Whistleblower: Remdesivir treatments have killed 601 service members


More than 600 service members died after being treated with the controversial COVID-19 drug remdesivir at a time when it had not been approved by the FDA for treating the virus.

This is according to documents from the Department of Defense Joint Trauma System that were released by a military whistleblower, and they note that the military gave the drug “liberally” to service members who were believed to have COVID-19 months ahead of its official FDA approval.

The whistleblower, who uses the pseudonym Daniel LeMay to protect his identity, handed the documents over to journalist J.M. Phelps, and they were published in the Gateway Pundit. When the men discussed the contents of the documents, LeMay explained that the “initial trial depicted data manipulation in favor of remdesivir.”

After analyzing the data, he determined that a number of the clinical trials did not use a genuine placebo group that was suitable for comparing to the results of those who received remdesivir.

“The primary issue is with patient data. If we can’t verify the placebo group … then we can’t determine the actual efficacy of remdesivir,” he noted.

The data shows that 941 military service members passed away from March 2020 to March 2024. 63.9% of them, which amounts to 601 individuals, were given remdesivir – even though the DoD should have been aware of the drug’s potential dangers at the time.

Remdesivir was originally developed to treat Ebola, but studies found that it was lethal in human patients. For example, an article published in the New England Journal of Medicine in 2019 noted that the drug caused the highest mortality rate of four potential Ebola therapies given to patients in the Democratic Republic of Congo. 53.1% of those who received it died.

That didn't stop Dr. Anthony Fauci’s National Institute of Allergy and Infectious Diseases from awarding a $6 million grant to researchers at the University of North Carolina to “accelerate the development of a promising new drug (remdesivir) in the fight against deadly coronaviruses.”

Then, in February 2020, Gilead was given FDA approval to carry out a series of Phase 3 clinical trials to determine the suitability of remdesivir for the treatment of COVID-19. A month later, the DoD announced it was entering a “cooperative research and development agreement” that would allow them to gain access to the antiviral drug.

Phelps pointed out that the FDA has the legal power “to authorize the emergency use of an otherwise unapproved medical product if the Department of Defense … determines that there is a military emergency involving an agent that may cause imminently life-threatening and specific risk to U.S. forces.”

Multiple studies show drug is risky and ineffective

The documents show that the studies involving the drug pointed to its many dangers. For example, one study published in the journal The Lancet in May 2020 showed that remdesivir was not very effective and that its use was stopped early in China because 12% of patients experienced adverse events.
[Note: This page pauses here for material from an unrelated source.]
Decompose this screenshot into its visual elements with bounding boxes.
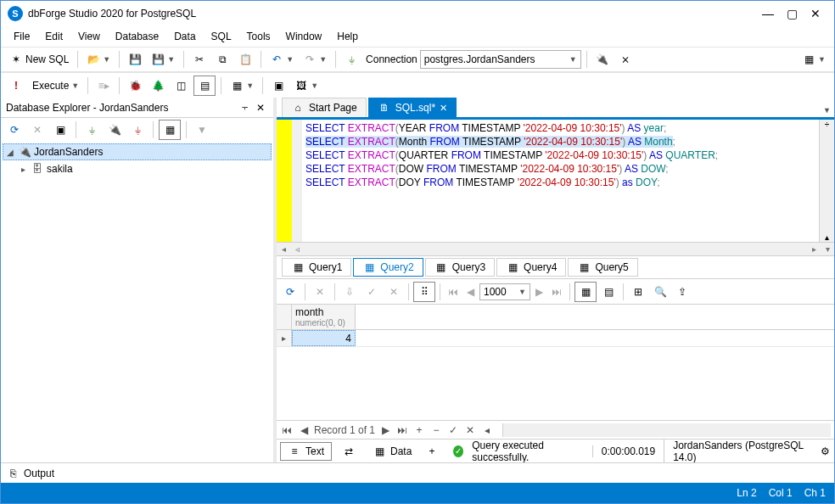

Furthermore, a study from 2021 published in the JAMA Network Open journal involving more than 2,300 veterans who were hospitalized with the virus found that treatment with the drug was “not associated with survival” and that the patients who were given the drug had longer hospital stays and more deaths than those who were not given it.

Unfortunately, the documents also revealed that many service members were not told about the risks of the drug, which meant they could not provide informed consent.

New Jersey state chair of FormerFedsGroup, Charlene Delfico, told The Defender: “The whistleblower highlights what we’ve been saying all along. This drug is dangerous, and in most cases, fatal. There’s been no transparency or oversight. This should enrage people and make them push for an immediate investigation by Congress.”